> [Assigned task]: Output all entries exactly as they appear and skip the pictures.

> [Data for this task]:
*** Block opens ***

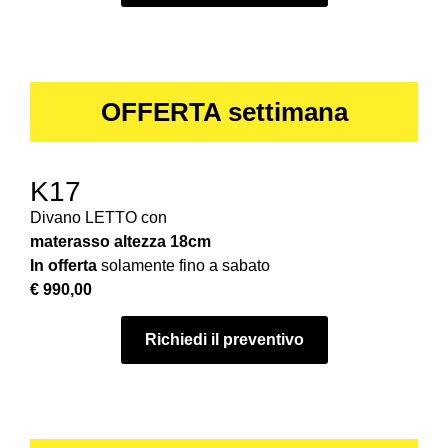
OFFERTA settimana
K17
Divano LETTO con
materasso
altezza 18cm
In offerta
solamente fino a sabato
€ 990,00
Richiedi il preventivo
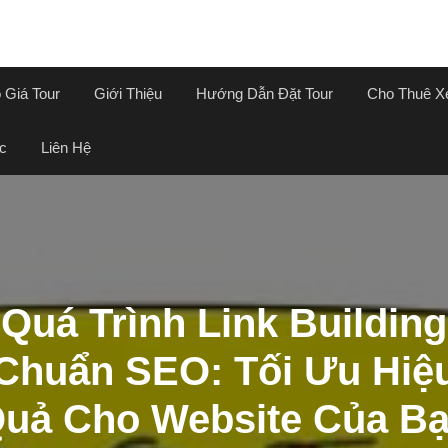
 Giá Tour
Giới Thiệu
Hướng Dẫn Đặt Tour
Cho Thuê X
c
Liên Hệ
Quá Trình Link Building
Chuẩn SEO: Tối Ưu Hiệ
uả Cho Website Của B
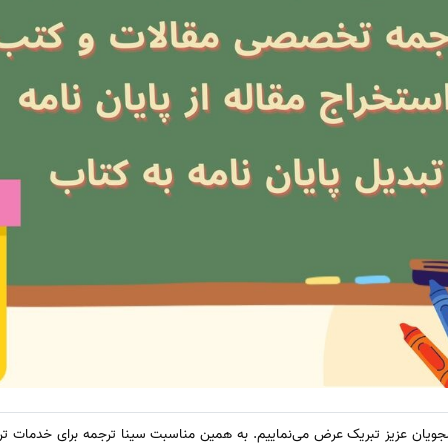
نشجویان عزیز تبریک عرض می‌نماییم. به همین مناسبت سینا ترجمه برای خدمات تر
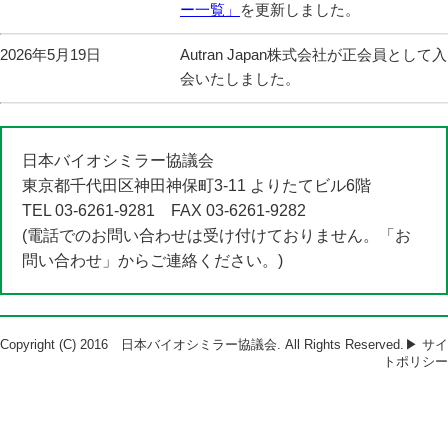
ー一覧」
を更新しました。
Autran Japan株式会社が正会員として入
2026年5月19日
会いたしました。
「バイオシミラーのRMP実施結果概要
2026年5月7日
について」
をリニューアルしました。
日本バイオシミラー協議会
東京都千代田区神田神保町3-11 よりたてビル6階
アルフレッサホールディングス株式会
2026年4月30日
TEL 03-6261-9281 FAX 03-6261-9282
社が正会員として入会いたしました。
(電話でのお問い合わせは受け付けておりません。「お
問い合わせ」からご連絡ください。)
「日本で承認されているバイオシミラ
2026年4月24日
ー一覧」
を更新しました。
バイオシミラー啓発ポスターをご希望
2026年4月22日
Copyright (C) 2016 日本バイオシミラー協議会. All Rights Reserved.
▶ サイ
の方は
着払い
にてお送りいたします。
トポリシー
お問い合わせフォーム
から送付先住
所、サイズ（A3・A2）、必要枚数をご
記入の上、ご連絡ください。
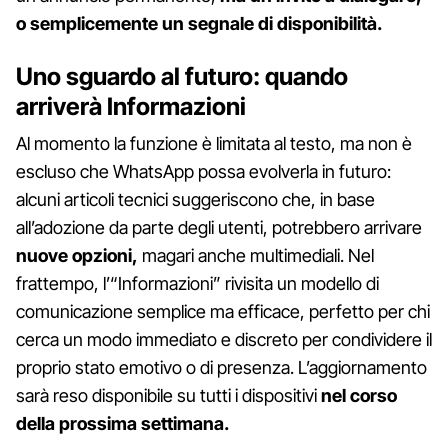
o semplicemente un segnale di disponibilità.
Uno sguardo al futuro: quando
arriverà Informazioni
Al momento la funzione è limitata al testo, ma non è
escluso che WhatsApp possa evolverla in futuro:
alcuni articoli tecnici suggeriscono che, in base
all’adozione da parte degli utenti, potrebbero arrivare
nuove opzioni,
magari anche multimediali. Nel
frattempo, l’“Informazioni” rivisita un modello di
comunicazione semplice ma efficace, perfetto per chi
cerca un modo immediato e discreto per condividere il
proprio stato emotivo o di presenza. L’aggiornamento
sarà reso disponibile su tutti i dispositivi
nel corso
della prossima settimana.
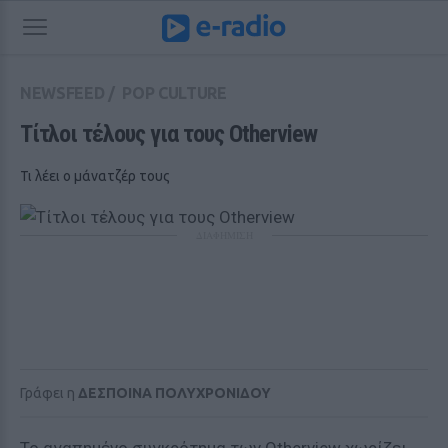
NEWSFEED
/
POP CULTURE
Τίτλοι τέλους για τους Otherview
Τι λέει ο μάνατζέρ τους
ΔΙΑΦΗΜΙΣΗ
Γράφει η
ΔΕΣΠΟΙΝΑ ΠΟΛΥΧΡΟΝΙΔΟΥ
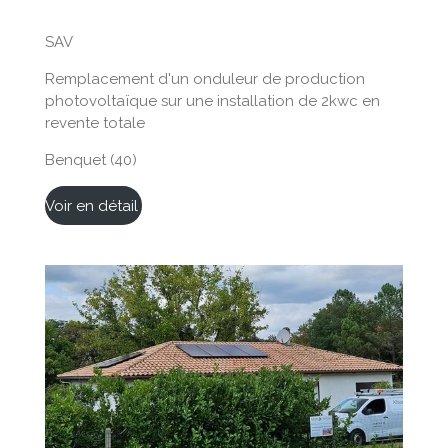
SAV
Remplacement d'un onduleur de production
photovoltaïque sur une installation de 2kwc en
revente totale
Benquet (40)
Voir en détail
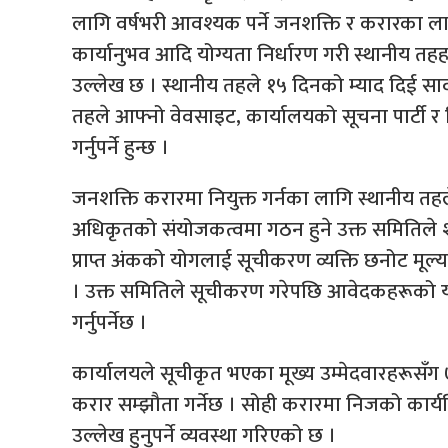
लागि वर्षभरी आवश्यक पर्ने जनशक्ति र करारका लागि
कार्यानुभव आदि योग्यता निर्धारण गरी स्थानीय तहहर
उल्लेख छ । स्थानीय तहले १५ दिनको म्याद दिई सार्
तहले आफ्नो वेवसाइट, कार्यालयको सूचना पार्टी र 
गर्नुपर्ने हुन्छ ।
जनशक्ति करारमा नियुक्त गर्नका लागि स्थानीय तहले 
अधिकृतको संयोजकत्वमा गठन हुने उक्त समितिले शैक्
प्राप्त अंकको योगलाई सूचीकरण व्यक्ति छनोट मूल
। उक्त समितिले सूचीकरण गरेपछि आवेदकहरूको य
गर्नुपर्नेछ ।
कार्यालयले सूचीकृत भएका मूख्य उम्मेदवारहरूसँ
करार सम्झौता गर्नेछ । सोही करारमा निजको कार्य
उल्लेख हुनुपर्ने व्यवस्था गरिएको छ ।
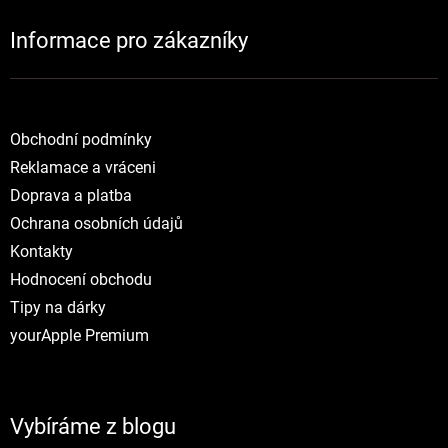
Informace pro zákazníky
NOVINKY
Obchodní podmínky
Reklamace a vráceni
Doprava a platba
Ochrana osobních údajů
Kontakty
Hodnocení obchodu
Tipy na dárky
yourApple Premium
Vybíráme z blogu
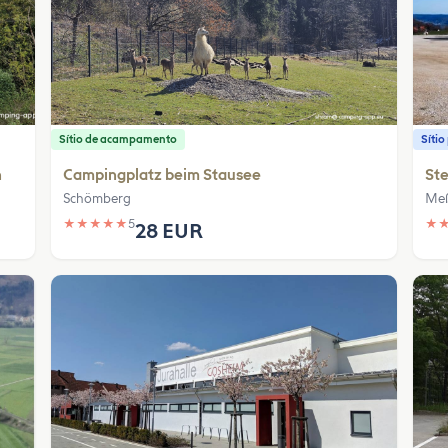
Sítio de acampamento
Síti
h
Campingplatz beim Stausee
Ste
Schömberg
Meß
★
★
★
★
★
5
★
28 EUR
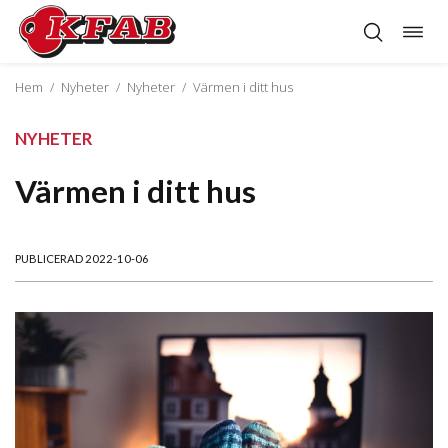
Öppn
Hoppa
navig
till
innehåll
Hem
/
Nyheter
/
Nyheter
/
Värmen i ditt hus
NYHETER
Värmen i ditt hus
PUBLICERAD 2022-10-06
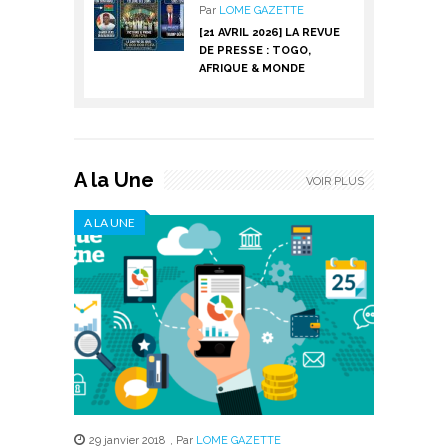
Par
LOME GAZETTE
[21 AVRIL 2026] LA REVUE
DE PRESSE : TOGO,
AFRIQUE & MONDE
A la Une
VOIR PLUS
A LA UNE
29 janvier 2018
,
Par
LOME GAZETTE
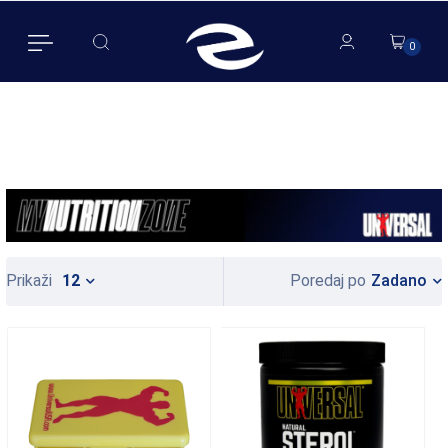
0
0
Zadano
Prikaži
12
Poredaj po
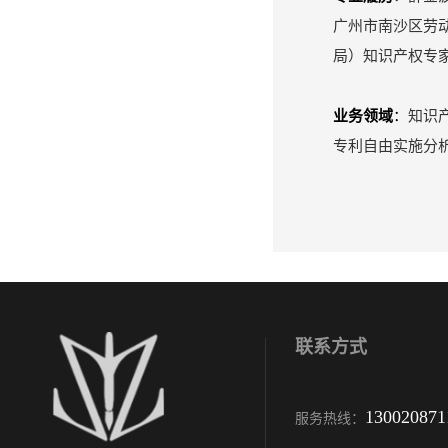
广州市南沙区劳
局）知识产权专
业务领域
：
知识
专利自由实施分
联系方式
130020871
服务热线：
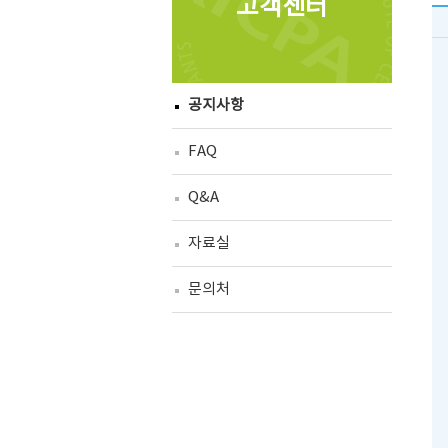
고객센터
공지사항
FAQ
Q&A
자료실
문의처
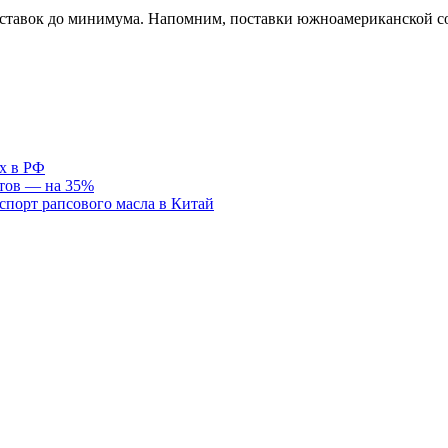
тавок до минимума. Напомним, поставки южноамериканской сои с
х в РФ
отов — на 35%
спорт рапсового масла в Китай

*** Block closes ***

> [Response to this task]:
OFFERTA settimana
K17
Divano LETTO con
materasso
altezza 18cm
In offerta
solamente fino a sabato
€ 990,00
Richiedi il preventivo
 Giá Tour
Giới Thiệu
Hướng Dẫn Đặt Tour
Cho Thuê X
c
Liên Hệ
Quá Trình Link Building
Chuẩn SEO: Tối Ưu Hiệ
uả Cho Website Của B
نشجویان عزیز تبریک عرض می‌نماییم. به همین مناسبت سینا ترجمه برای خدمات تر
ー一覧」
を更新しました。
Autran Japan株式会社が正会員として入
2026年5月19日
会いたしました。
「バイオシミラーのRMP実施結果概要
2026年5月7日
について」
をリニューアルしました。
日本バイオシミラー協議会
東京都千代田区神田神保町3-11 よりたてビル6階
アルフレッサホールディングス株式会
2026年4月30日
TEL 03-6261-9281 FAX 03-6261-9282
社が正会員として入会いたしました。
(電話でのお問い合わせは受け付けておりません。「お
問い合わせ」からご連絡ください。)
「日本で承認されているバイオシミラ
2026年4月24日
ー一覧」
を更新しました。
バイオシミラー啓発ポスターをご希望
2026年4月22日
Copyright (C) 2016 日本バイオシミラー協議会. All Rights Reserved.
▶ サイ
の方は
着払い
にてお送りいたします。
トポリシー
お問い合わせフォーム
から送付先住
所、サイズ（A3・A2）、必要枚数をご
記入の上、ご連絡ください。
o semplicemente un segnale di disponibilità.
Uno sguardo al futuro: quando
arriverà Informazioni
Al momento la funzione è limitata al testo, ma non è
escluso che WhatsApp possa evolverla in futuro:
alcuni articoli tecnici suggeriscono che, in base
all’adozione da parte degli utenti, potrebbero arrivare
nuove opzioni,
magari anche multimediali. Nel
frattempo, l’“Informazioni” rivisita un modello di
comunicazione semplice ma efficace, perfetto per chi
cerca un modo immediato e discreto per condividere il
proprio stato emotivo o di presenza. L’aggiornamento
sarà reso disponibile su tutti i dispositivi
nel corso
della prossima settimana.
NEWSFEED
/
POP CULTURE
Τίτλοι τέλους για τους Otherview
Τι λέει ο μάνατζέρ τους
ΔΙΑΦΗΜΙΣΗ
Γράφει η
ΔΕΣΠΟΙΝΑ ΠΟΛΥΧΡΟΝΙΔΟΥ
SAV
Remplacement d'un onduleur de production
photovoltaïque sur une installation de 2kwc en
revente totale
Benquet (40)
Voir en détail
लागि वर्षभरी आवश्यक पर्ने जनशक्ति र करारका लागि
कार्यानुभव आदि योग्यता निर्धारण गरी स्थानीय तहहर
उल्लेख छ । स्थानीय तहले १५ दिनको म्याद दिई सार्
तहले आफ्नो वेवसाइट, कार्यालयको सूचना पार्टी र 
गर्नुपर्ने हुन्छ ।
जनशक्ति करारमा नियुक्त गर्नका लागि स्थानीय तहले 
अधिकृतको संयोजकत्वमा गठन हुने उक्त समितिले शैक्
प्राप्त अंकको योगलाई सूचीकरण व्यक्ति छनोट मूल
। उक्त समितिले सूचीकरण गरेपछि आवेदकहरूको य
गर्नुपर्नेछ ।
कार्यालयले सूचीकृत भएका मूख्य उम्मेदवारहरूसँ
करार सम्झौता गर्नेछ । सोही करारमा निजको कार्य
उल्लेख हुनुपर्ने व्यवस्था गरिएको छ ।
Informace pro zákazníky
NOVINKY
Obchodní podmínky
Reklamace a vráceni
Doprava a platba
Ochrana osobních údajů
Kontakty
Hodnocení obchodu
Tipy na dárky
yourApple Premium
Vybíráme z blogu
Sítio de acampamento
Síti
h
Campingplatz beim Stausee
Ste
Schömberg
Meß
★
★
★
★
★
5
★
28 EUR
Öppn
Hoppa
navig
till
innehåll
Hem
/
Nyheter
/
Nyheter
/
Värmen i ditt hus
NYHETER
Värmen i ditt hus
PUBLICERAD 2022-10-06
Par
LOME GAZETTE
[21 AVRIL 2026] LA REVUE
DE PRESSE : TOGO,
AFRIQUE & MONDE
A la Une
VOIR PLUS
A LA UNE
29 janvier 2018
,
Par
LOME GAZETTE
0
0
Zadano
Prikaži
12
Poredaj po
广州市南沙区劳
局）知识产权专
业务领域
：
知识
专利自由实施分
联系方式
130020871
服务热线：
고객센터
공지사항
FAQ
Q&A
자료실
문의처
тавок до минимума. Напомним, поставки южноамериканской сои с
х в РФ
отов — на 35%
спорт рапсового масла в Китай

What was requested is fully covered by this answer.